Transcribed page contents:

"""

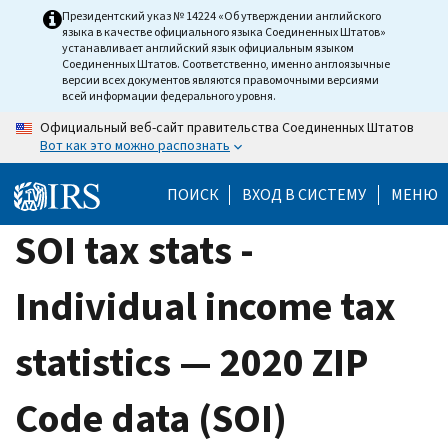
Skip
Президентский указ № 14224 «Об утверждении английского
языка в качестве официального языка Соединенных Штатов»
to
устанавливает английский язык официальным языком
main
Соединенных Штатов. Соответственно, именно англоязычные
версии всех документов являются правомочными версиями
content
всей информации федерального уровня.
Официальный веб-сайт правительства Соединенных Штатов
Вот как это можно распознать
ПОИСК
ВХОД В СИСТЕМУ
МЕНЮ
SOI tax stats -
Individual income tax
statistics — 2020 ZIP
Code data (SOI)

"""

Make an exact copy of all entries above, dropping the images.

Skip
Президентский указ № 14224 «Об утверждении английского
языка в качестве официального языка Соединенных Штатов»
to
устанавливает английский язык официальным языком
main
Соединенных Штатов. Соответственно, именно англоязычные
версии всех документов являются правомочными версиями
content
всей информации федерального уровня.
Официальный веб-сайт правительства Соединенных Штатов
Вот как это можно распознать
ПОИСК
ВХОД В СИСТЕМУ
МЕНЮ
SOI tax stats -
Individual income tax
statistics — 2020 ZIP
Code data (SOI)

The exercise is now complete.